ACTIVITY: Nothing but the pictures is dropped; write out all the remaining data below exactly.

(RECORDS FOR THE TASK)

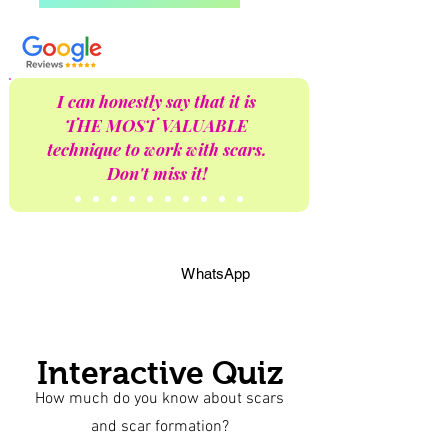
I can honestly say that it is
THE MOST VALUABLE
technique to work with scars.
Don't miss it!
WhatsApp
Interactive Quiz
How much do you know about scars
and scar formation?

(End RECORDS FOR THE TASK)

ANSWER FOR THIS EXERCISE:
I can honestly say that it is
THE MOST VALUABLE
technique to work with scars.
Don't miss it!
WhatsApp
Interactive Quiz
How much do you know about scars
and scar formation?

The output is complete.